Belbo, il piemontese redattore editoriale, uno dei protagonisti del romanzo, a una certo punto spiega a Casaubon, l’io narrante – ma Eco si indentifica più in Belbo che in Casaubon: “Sarà l’atmosfera della chiesa” - il Conservatorio parigino delle Arti e Mestieri che ospita il pendolo si trova nel vecchio Priorato di Saint-Martin-des-Champs, laicizzato nel 1789 - “ma le assicuro che si prova una sensazione molto forte. L’idea che tutto scorra e solo là in alto esista l’unico punto fermo dell’universo… Per chi non ha fede è un modo per ritrovare Dio, e senza mettere in gioco la propria miscredenza, perché di tratta di un Polo Nulla”.
Una teoria metafisica e fisica a cui Eco credeva – la credeva, ingenuamente, scientifica. Lo spiegava all’uscita del “Pendolo” a Ferdinando Adornato sull’ “Espresso” del 9 ottobre 1988: “Il pendolo corrispondeva alla perfezione ad alcune mie invenzioni letterarie. Invenzioni che ho verificato sul piano scientifico prima con un giovane fisico incontrato per caso in una trattoria bolognese nel 1982, poi con Mario Salvadori, uno scienziato geniale che collaborò con Fermi al progetto Manhattan”.

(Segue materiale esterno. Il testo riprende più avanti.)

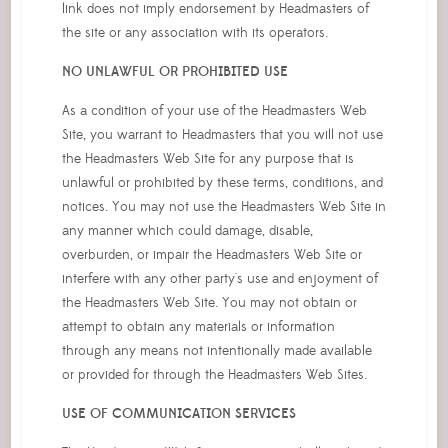
link does not imply endorsement by Headmasters of
the site or any association with its operators.
NO UNLAWFUL OR PROHIBITED USE
As a condition of your use of the Headmasters Web
Site, you warrant to Headmasters that you will not use
the Headmasters Web Site for any purpose that is
unlawful or prohibited by these terms, conditions, and
notices. You may not use the Headmasters Web Site in
any manner which could damage, disable,
overburden, or impair the Headmasters Web Site or
interfere with any other party's use and enjoyment of
the Headmasters Web Site. You may not obtain or
attempt to obtain any materials or information
through any means not intentionally made available
or provided for through the Headmasters Web Sites.
USE OF COMMUNICATION SERVICES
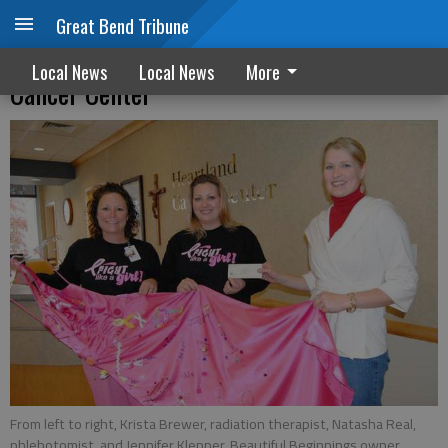
Great Bend Tribune
Beautiful Beginnings supports Heartland
Local News
Local News
More
Cancer Center
From left to right, Krista Brewer, radiation therapist, Natasha Real,
phlebotomist, and Jennifer Klepper, Beautiful Beginnings owner,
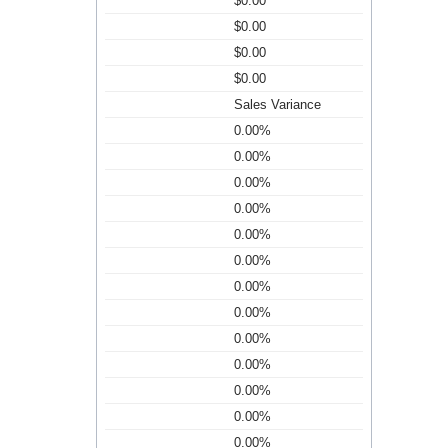
$0.00
$0.00
$0.00
$0.00
Sales Variance
0.00%
0.00%
0.00%
0.00%
0.00%
0.00%
0.00%
0.00%
0.00%
0.00%
0.00%
0.00%
0.00%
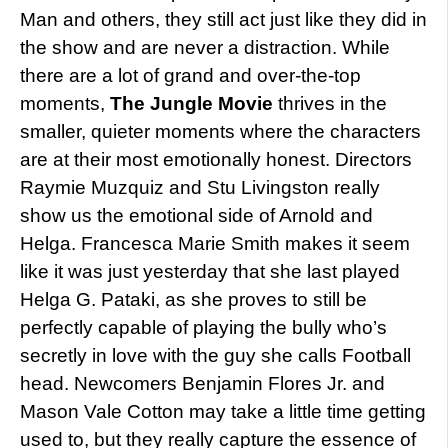
Man and others, they still act just like they did in
the show and are never a distraction. While
there are a lot of grand and over-the-top
moments,
The Jungle Movie
thrives in the
smaller, quieter moments where the characters
are at their most emotionally honest. Directors
Raymie Muzquiz and Stu Livingston really
show us the emotional side of Arnold and
Helga. Francesca Marie Smith makes it seem
like it was just yesterday that she last played
Helga G. Pataki, as she proves to still be
perfectly capable of playing the bully who’s
secretly in love with the guy she calls Football
head. Newcomers Benjamin Flores Jr. and
Mason Vale Cotton may take a little time getting
used to, but they really capture the essence of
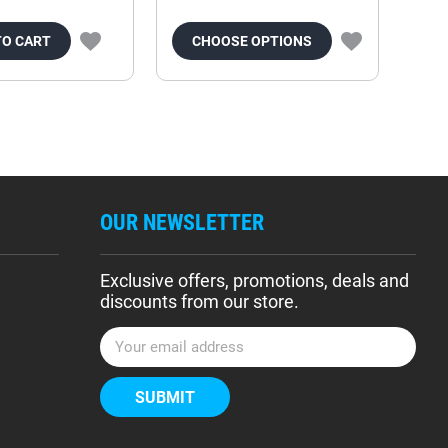
TO CART
CHOOSE OPTIONS
OUR NEWSLETTER
Exclusive offers, promotions, deals and
discounts from our store.
E
m
a
i
l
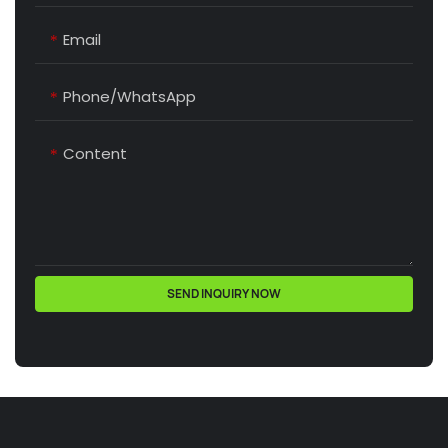
Email
Phone/whatsApp
Content
SEND INQUIRY NOW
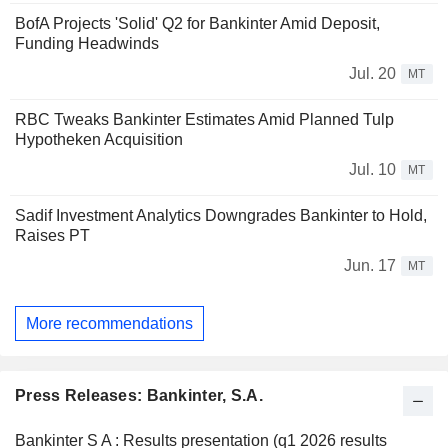
BofA Projects 'Solid' Q2 for Bankinter Amid Deposit,
Funding Headwinds
Jul. 20
MT
RBC Tweaks Bankinter Estimates Amid Planned Tulp
Hypotheken Acquisition
Jul. 10
MT
Sadif Investment Analytics Downgrades Bankinter to Hold,
Raises PT
Jun. 17
MT
More recommendations
Press Releases: Bankinter, S.A.
Bankinter S A : Results presentation (q1 2026 results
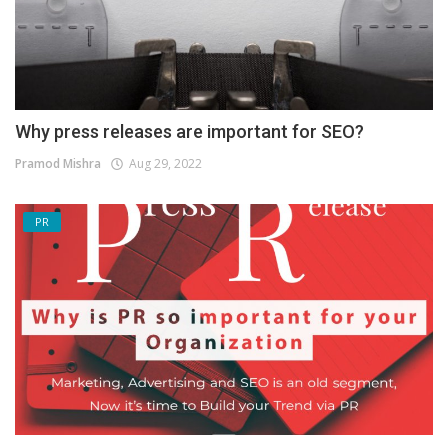
Why press releases are important for SEO?
Pramod Mishra
Aug 29, 2022
PR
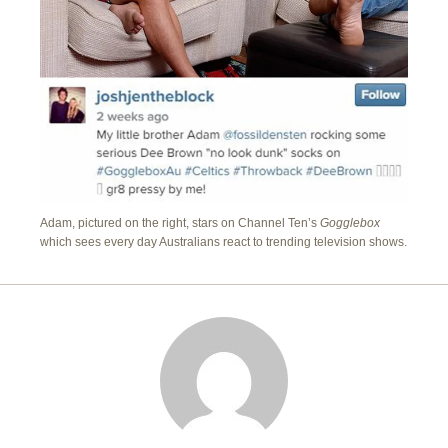
Adam, pictured on the right, stars on Channel Ten’s
Gogglebox
which sees every day Australians react to trending television shows.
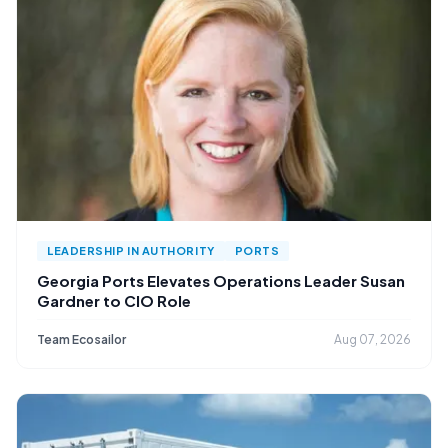
LEADERSHIP IN AUTHORITY
PORTS
Georgia Ports Elevates Operations Leader Susan
Gardner to CIO Role
Team Ecosailor
Aug 07, 2026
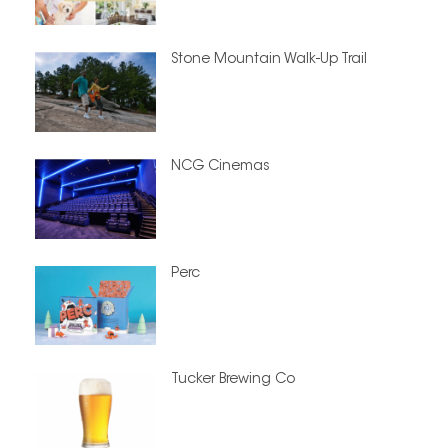
Stone Mountain Walk-Up Trail
NCG Cinemas
Perc
Tucker Brewing Co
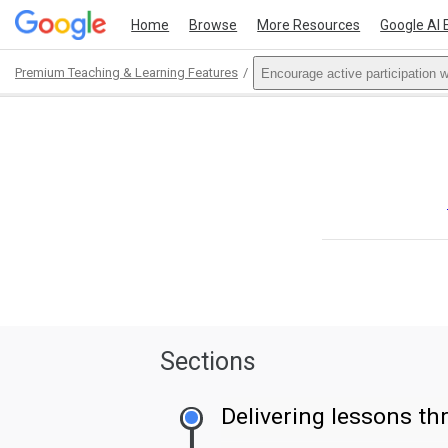
Home
Browse
More Resources
Google AI 
Premium Teaching & Learning Features
Encourage active participation 
Path
Outline
Sections
Delivering lessons t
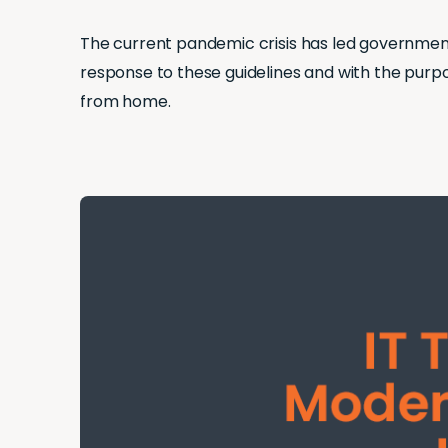
The current pandemic crisis has led governments
response to these guidelines and with the purp
from home.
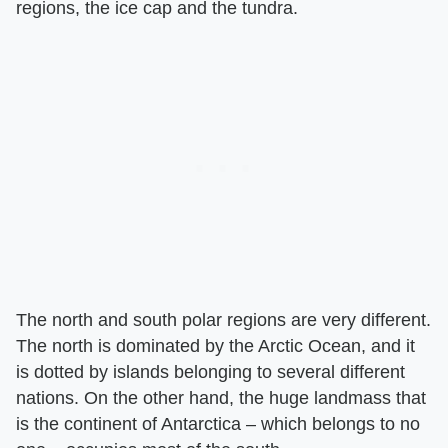
regions, the ice cap and the tundra.
The north and south polar regions are very different.
The north is dominated by the Arctic Ocean, and it
is dotted by islands belonging to several different
nations. On the other hand, the huge landmass that
is the continent of Antarctica – which belongs to no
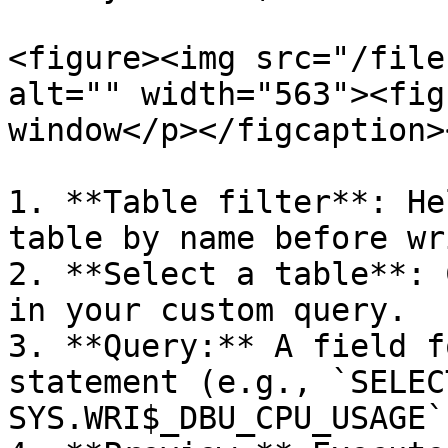
<figure><img src="/file
alt="" width="563"><fig
window</p></figcaption>
1. **Table filter**: He
table by name before wr
2. **Select a table**: 
in your custom query.

3. **Query:** A field f
statement (e.g., `SELEC
SYS.WRI$_DBU_CPU_USAGE`)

Transnazionale – Non si contano più gli scrittori italiani di madrelingue diversa, tedesca, inglese, araba, amharà, etc.:  Ornela Vorpsi, Helena Janeczek, Amara Lakhous, Younis Tawfik, Talye Selasi, Helene Paraskeva, Christiana de Caldars Brito, e tanti altri. Dopoun apprendistato breve e recente. Fino a Jumpha Lahiri, che da autore di successo in inglese negli Usa, ha scelto l’Italia e l’italiano, come spiega nell’emozionante “In altre parole”.
Sono italianizzati anche scrittori tedeschi. Di una lingua madre cioè di cui è stata autorevolmente teorizzata l’inseparabilità, e più dagli esclusi dalla politica razziale, da Paul Celan, Nelly Sachs, Hannah Arendt con più costanza, e a suo modo, con la parlata inglese teutonica, dopo ottanta e più anni, da Kissinger. L’elenco anche qui è lungo, bastino alcuni nomi di spessore: Edith Bruck,  Helga Schneider, Helena Janeczek, nate in tedesco.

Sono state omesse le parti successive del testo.